After several hours on the water with my new friends, I decided to head back to shore tired, hungry and thrilled with my morning's adventure.
From journal Activities Galore
November 13, 2001
There are plenty of stopping places and viewpoints. Look for otters in the kelp beds. Lots of tide pools, crashing waves, scenic views, and on and on. Just a memorable place.
Ocean View Boulevard turns into Sunset Drive at Point Pinos. In that area, take the free tour of the lighthouse (831-648-3116 for hours). Between the lighthouse and Asilomar, the road is a little more narrow so use more caution. The Rocky Shores area is a great place to stop and play in the tidepools. Continue along Ocean Drive to the Asilomar beach area. The road then turns away from the ocean and uphill. At this point Ocean Drive becomes highway 68.
You can enter Pebble Beach on 17 Mile Drive (to the right).

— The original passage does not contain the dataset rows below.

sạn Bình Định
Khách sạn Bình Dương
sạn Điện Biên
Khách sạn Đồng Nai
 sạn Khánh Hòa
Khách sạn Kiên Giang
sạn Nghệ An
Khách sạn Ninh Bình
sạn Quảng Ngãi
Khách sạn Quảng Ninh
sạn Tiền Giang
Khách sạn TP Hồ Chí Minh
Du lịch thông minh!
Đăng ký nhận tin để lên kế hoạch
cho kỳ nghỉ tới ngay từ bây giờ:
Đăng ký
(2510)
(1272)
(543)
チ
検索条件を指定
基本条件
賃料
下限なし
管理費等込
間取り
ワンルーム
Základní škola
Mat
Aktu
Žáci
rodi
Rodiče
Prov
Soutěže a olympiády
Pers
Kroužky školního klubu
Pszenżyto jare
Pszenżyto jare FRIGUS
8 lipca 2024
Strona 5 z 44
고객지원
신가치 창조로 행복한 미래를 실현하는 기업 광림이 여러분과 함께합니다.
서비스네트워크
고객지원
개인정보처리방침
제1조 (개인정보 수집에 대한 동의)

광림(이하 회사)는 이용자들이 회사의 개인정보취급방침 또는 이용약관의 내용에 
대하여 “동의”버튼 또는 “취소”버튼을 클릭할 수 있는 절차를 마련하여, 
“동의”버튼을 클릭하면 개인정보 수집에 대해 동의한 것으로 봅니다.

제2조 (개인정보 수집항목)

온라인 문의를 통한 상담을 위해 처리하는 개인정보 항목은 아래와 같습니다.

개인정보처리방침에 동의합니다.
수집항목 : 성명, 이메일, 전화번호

Once upon a time, bicyclists could enter 17 Mile Drive for free on weekends. I have heard that this is no longer true. Check before embarking on your ride.

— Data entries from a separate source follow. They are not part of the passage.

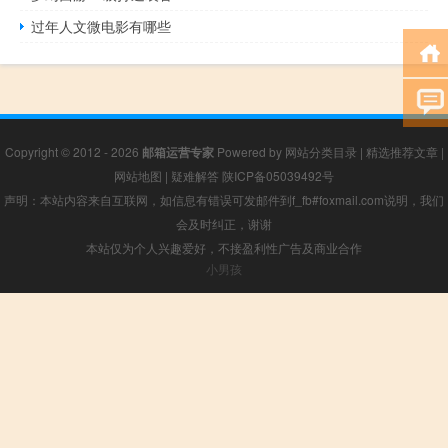
过年人文微电影有哪些
Copyright © 2012 - 2026
邮箱运营专家
Powered by
网站分类目录
|
精选推荐文章
|
网站地图
|
疑难解答
陕ICP备05039492号
声明：本站内容来自互联网，如信息有错误可发邮件到f_fb#foxmail.com说明，我们
会及时纠正，谢谢
本站仅为个人兴趣爱好，不接盈利性广告及商业合作
小男孩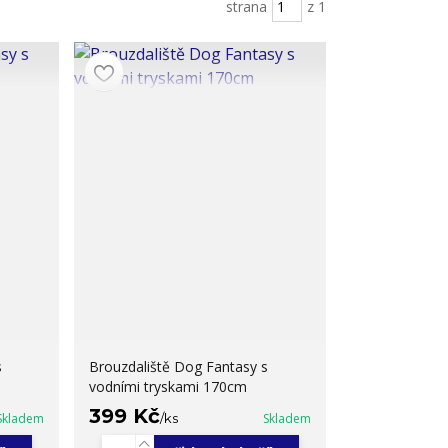
strana
z 1
s
Brouzdaliště Dog Fantasy s
vodními tryskami 170cm
399 Kč
Skladem
/
ks
Skladem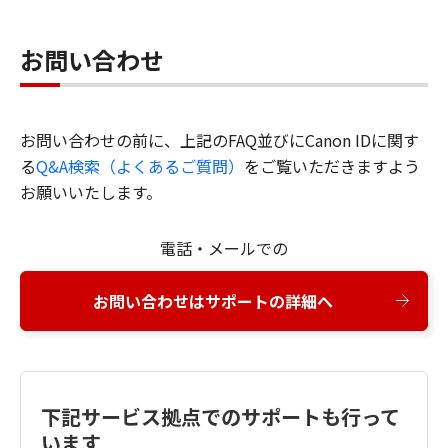
お問い合わせ
お問い合わせの前に、上記のFAQ並びにCanon IDに関す
る
Q&A検索（よくあるご質問）
をご覧いただきますよう
お願いいたします。
電話・メールでの
お問い合わせはサポートの詳細へ
下記サービス拠点でのサポートも行って
います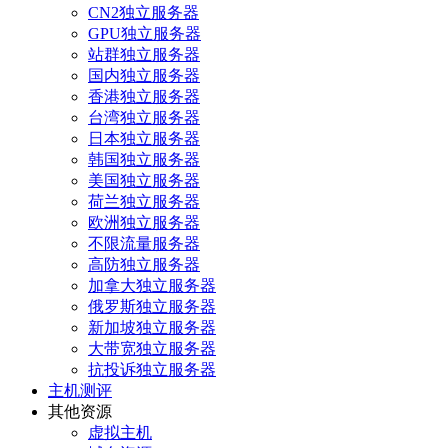
CN2独立服务器
GPU独立服务器
站群独立服务器
国内独立服务器
香港独立服务器
台湾独立服务器
日本独立服务器
韩国独立服务器
美国独立服务器
荷兰独立服务器
欧洲独立服务器
不限流量服务器
高防独立服务器
加拿大独立服务器
俄罗斯独立服务器
新加坡独立服务器
大带宽独立服务器
抗投诉独立服务器
主机测评
其他资源
虚拟主机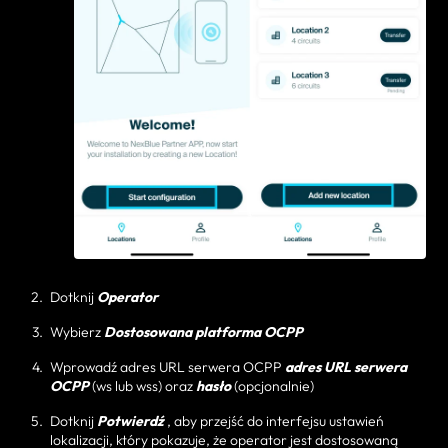
Dotknij
Operator
Wybierz
Dostosowana platforma OCPP
Wprowadź adres URL serwera OCPP
adres URL serwera
OCPP
(ws lub wss) oraz
hasło
(opcjonalnie)
Dotknij
Potwierdź
, aby przejść do interfejsu ustawień
lokalizacji, który pokazuje, że operator jest dostosowaną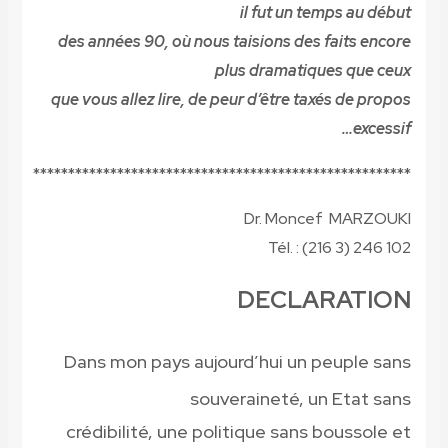
il fut un temps au début
des années 90, où nous taisions des faits encore
plus dramatiques que ceux
que vous allez lire, de peur d’être taxés de propos
excessif…
******************************************************
Dr. Moncef MARZOUKI
Tél. : (216 3) 246 102
DECLARATION
Dans mon pays aujourd’hui un peuple sans
souveraineté, un Etat sans
crédibilité, une politique sans boussole et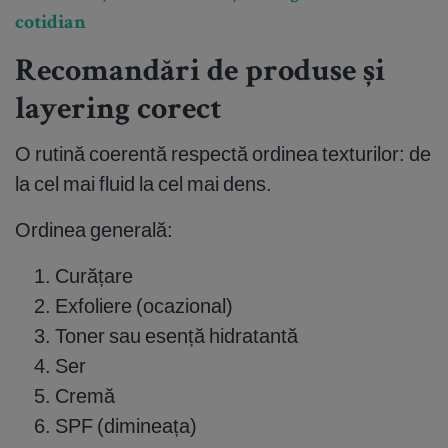
cotidian
Recomandări de produse și
layering corect
O rutină coerentă respectă ordinea texturilor: de
la cel mai fluid la cel mai dens.
Ordinea generală:
Curățare
Exfoliere (ocazional)
Toner sau esență hidratantă
Ser
Cremă
SPF (dimineața)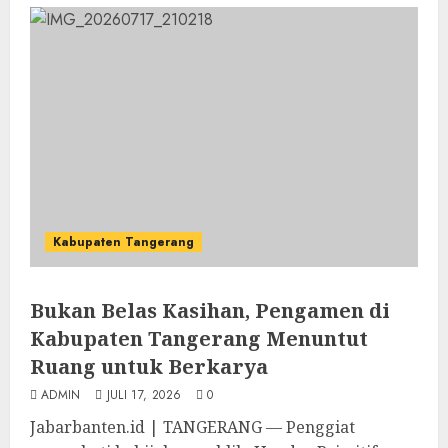
Kabupaten Tangerang
Bukan Belas Kasihan, Pengamen di
Kabupaten Tangerang Menuntut
Ruang untuk Berkarya
ADMIN
JULI 17, 2026
0
Jabarbanten.id | TANGERANG — Penggiat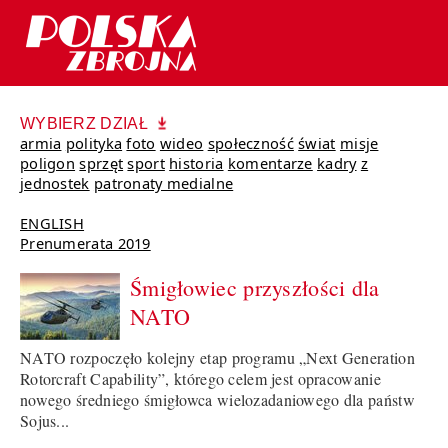
WYBIERZ DZIAŁ
armia
polityka
foto
wideo
społeczność
świat
misje
poligon
sprzęt
sport
historia
komentarze
kadry
z
jednostek
patronaty medialne
ENGLISH
Prenumerata 2019
Śmigłowiec przyszłości dla
NATO
NATO rozpoczęło kolejny etap programu „Next Generation
Rotorcraft Capability”, którego celem jest opracowanie
nowego średniego śmigłowca wielozadaniowego dla państw
Sojus...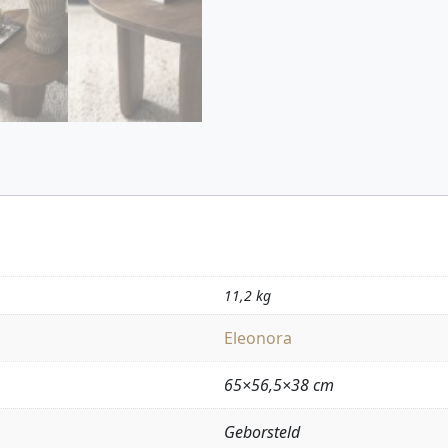
11,2 kg
Eleonora
65×56,5×38 cm
Geborsteld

You can also turn left on 17 Mile Drive and head back to where you started. Then turn left on Lighthouse Avenue or Jewel Avenue. Or if you want more hilly action, keep on 68 after Asilomar and don't turn onto 17 Mile Drive. Stay on 68 past PG High School, then take Forest Avenue or David Avenue back down to the bay. Forest goes to Lover's Point and David to the Aquarium.
Oh, yeah, you can also rent a surrey for riding along the recreation trail, say from Cannery Row to Lover's Point. The surreys are like canopy covered golf carts, powered by people. Kind of fun.